Maïmouna Guèye, comédienne : La belle rebelle

Comédienne sénégalaise installée en France, Maïmouna Guèye séduit avec ses deux principales pièces qu’elle interprète à Paris tout l’été : Les souvenirs de la dame en noir et Bambi, elle est noire, mais elle est belle. Deux tragi-comiques qui dépeignent certaines tares de sa société de naissance et de celle qui l’a adoptée.

Elle joue ce qu’elle écrit. Elle écrit ce qu’elle joue. Sa plume pour intérioriser ses peines, ses souffrances. Sa parole pour les partager avec les autres. Maïmouna Guèye, jeune perle noire aux pays des blancs, évoque à travers ses pièces, ses convictions, sa révolte vis-à-vis de certaines croyances. De son passé sénégalais et de sa première vie française, Maïmouna s’en inspire pour ses interprétations. Ses textes sentent le vécu. Presque l’autobiographie.

«Cette histoire n’est ni conte, ni fable», avertit-elle au moment de jouer Bambi, elle est noire, mais elle est belle. Dans sa première pièce, Les souvenirs de la dame en noir, elle parle sévèrement de l’excision et la polygamie. A travers un personnage fou, la native de Thiès critique ce qu’elle pense être des boulets retardant son pays. «Pour moi, cette pièce est la révolte d’une jeune femme qui veut que les choses avancent. Quand je fais des critiques sur mon pays, ce n’est pas la Sénégalaise qui parle, c’est l’auteure africaine, l’auteure universelle.»

Son universalité, elle le revendique, tout comme elle s’octroie le droit de critiquer avec un langage sec et dur parfois. Ses textes (notamment celui de Bambi, elle est noire, mais elle est belle) regorgent, en effet, de mots crus, à la limite du grossier pour parler du désir naturel de la femme, du viol ou de l’amour. Des mots qui font tiquer parfois le spectateur français et qui pourraient choquer son homologue sénégalais.

Pour autant, la jeune femme à la chevelure ébène et abondante, au regard captivant, n’entend ni changer, ni atténuer le scénario de sa pièce qu’elle compte jouer au Sénégal. «Ce serait tricher, s’il fallait enlever tout ce qui est désir dans ce texte, tout ce qui est désir de la sexualité d’une femme. Ce serait aller à l’encontre de mes convictions, je n’ai plus envie de ça... Je n’ai pas envie de me censurer et je ne le fais pas en France, pourquoi le faire au Sénégal ? Je n’ai pas envie de me mentir, ni de mentir à mon pays. Je fais partie de cette génération qui n’oublie pas que ses racines sont bien africaines, mais qui a appris ce qu’est la liberté d’expression.»

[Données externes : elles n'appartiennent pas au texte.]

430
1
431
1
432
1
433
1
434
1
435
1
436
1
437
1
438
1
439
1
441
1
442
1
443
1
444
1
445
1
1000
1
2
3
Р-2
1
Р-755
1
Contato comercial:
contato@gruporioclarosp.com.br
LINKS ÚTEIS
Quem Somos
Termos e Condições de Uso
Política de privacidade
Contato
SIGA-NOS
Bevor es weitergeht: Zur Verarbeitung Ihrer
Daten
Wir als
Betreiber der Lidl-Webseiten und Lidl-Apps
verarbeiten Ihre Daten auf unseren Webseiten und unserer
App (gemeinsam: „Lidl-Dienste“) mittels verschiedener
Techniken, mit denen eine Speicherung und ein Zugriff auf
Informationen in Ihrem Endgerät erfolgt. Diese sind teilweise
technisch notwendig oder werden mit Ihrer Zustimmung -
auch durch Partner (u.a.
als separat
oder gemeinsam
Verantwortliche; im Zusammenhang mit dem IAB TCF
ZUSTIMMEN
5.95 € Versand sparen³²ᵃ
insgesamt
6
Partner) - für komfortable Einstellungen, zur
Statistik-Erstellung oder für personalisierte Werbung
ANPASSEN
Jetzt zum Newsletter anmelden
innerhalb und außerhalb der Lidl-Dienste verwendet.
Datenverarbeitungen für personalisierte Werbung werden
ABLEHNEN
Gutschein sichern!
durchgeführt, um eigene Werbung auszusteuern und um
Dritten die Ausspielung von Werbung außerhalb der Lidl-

On l’aura compris, Maïmouna est une révoltée de la vie. Une «dame en noir» dans les sociétés où elle a vécu. Une matraquée du destin qui se sert du théâtre comme d’un remède et qui n’a plus envie de faire des concessions. Surtout sur scène. «Écrire et jouer du théâtre, c’est une forme de thérapie pour moi. J’ai besoin de critiquer, j’ai besoin de crier l’injustice pour vivre. Pour moi, le théâtre, c’est avoir ses propres convictions et les poser sur scène.»

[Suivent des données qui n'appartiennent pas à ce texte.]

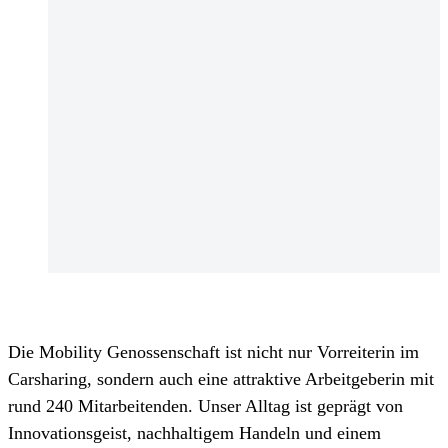
Die Mobility Genossenschaft ist nicht nur Vorreiterin im
Carsharing, sondern auch eine attraktive Arbeitgeberin mit
rund 240 Mitarbeitenden. Unser Alltag ist geprägt von
Innovationsgeist, nachhaltigem Handeln und einem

Et dans son espace vital, elle donne tout et partage tout. Sa beauté, son corps, sa voix enivrante quand elle chante, ses formes sensuelles et sa grâce quand elle danse. Elle se dépense sans compter comme si cette scène, sa scène, était sa vraie vie, tant ce qu’elle a déjà vécu a fini de la blinder.

Sa première vie commence au Sénégal : un père, Bakary, qui part comme immigré clandestin et qu’elle ne revoie pas pendant plus de dix ans. Des parents qui meurent à une année d’intervalle. Sa société qui la met au ban quand elle s’entiche d’un toubab. «J’étais la Sénégalaise qui s’est européanisée. Tu es hors société quand tu sors du cercle établi par la famille et tu es considérée comme une blanche. Mais, je porte la couleur africaine jusqu’au bout de mes ongles.»

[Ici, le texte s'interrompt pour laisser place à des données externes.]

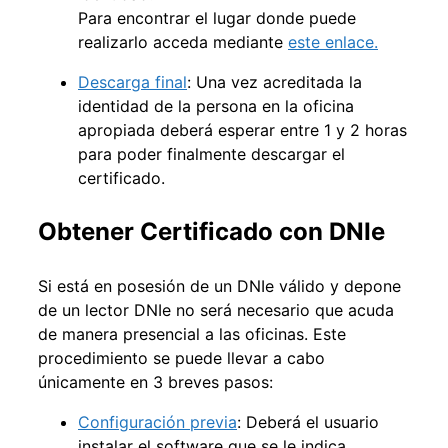
Para encontrar el lugar donde puede
realizarlo acceda mediante
este enlace.
Descarga final
: Una vez acreditada la
identidad de la persona en la oficina
apropiada deberá esperar entre 1 y 2 horas
para poder finalmente descargar el
certificado.
Obtener Certificado con DNIe
Si está en posesión de un DNIe válido y depone
de un lector DNIe no será necesario que acuda
de manera presencial a las oficinas. Este
procedimiento se puede llevar a cabo
únicamente en 3 breves pasos:
Configuración previa
: Deberá el usuario
instalar el software que se le indica.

Sa deuxième vie française avec son mari. La rencontre avec ses beaux parents, Auvergnats pure souche, producteurs de fromage qui ne connaissent l’Afrique qu’à travers les infos, au mieux grâce à Thalassa. La belle mère qui tend à sa belle fille une banane lors de leur première rencontre et la présente comme un trophée ramené d’Afrique par son fils. «Elle est noire, mais elle est belle», dit-elle. A partir de là, Maïmouna Guèye n’a pas eu besoin de beaucoup d’inspiration pour écrire sa deuxième pièce. «Bambi, elle est noire mais elle est belle : c’est le deuxième regard que j’ai eu à poser et c’était très nécessaire. Après avoir évoqué les problèmes de chez moi, il me fallait évoquer les problèmes que peut rencontrer une femme noire en France. C’est le problème de l’intégration, du racisme ordinaire, des problèmes avec la belle famille.»

Aujourd’hui, divorcée, elle trace sa route en France grâce au théâtre. Critiquant l’être humain, qu’il soit noir ou blanc. «Je critique tout ce que je ressens, que ça soit en France ou au Sénégal. Mon regard est humain et mon écriture universelle», résume-t-elle. Elle n’a pas envie de passer pour la déracinée, ni pour celle qui ne veut pas s’intégrer.

Repoussée dans son pays, rejetée par sa belle famille française, cherche-t-elle toujours encore son milieu juste ou sa bonne place ? «La question est : est-ce que j’ai envie de trouver une place quelconque. La place qui m’intéresse, c’est d’être en liberté chez moi. Le regard de l’autre, à la limite, je m’en f… Je ne veux pas me forger quelque chose qui n’est pas en moi pour plaire aux autres», avertit-elle. N’en déplaise, ses pièces ont, elles, conquis le public.

Clicker ici pour decouvrir Mamouina sur Myspace

Source: Le Quotidien

2 commentaires:

Anonyme a dit…

Nous venons, mon épouse et moi de nous délecter du spectace de MAÏMOUNA GUEYE: BAMBI, elle est noire mais elle est belle: excellent, nous nous sommes régalés.
Félicitations à l'artiste, le texte est beau et l'artiste est belle dans ce one woman show.
Comme diraient mes jeunes frères, BIG RESPECT

caro a dit…

j'ai découvert maïmouna dans les monologues du vagin, elle est extraordinaire,elle joue avec toute son âme...j'ai hâte de la voir dans Bambi...
merci pour ce moment émouvant
caro

 
{http://www.leboytown.blogspot.com/}.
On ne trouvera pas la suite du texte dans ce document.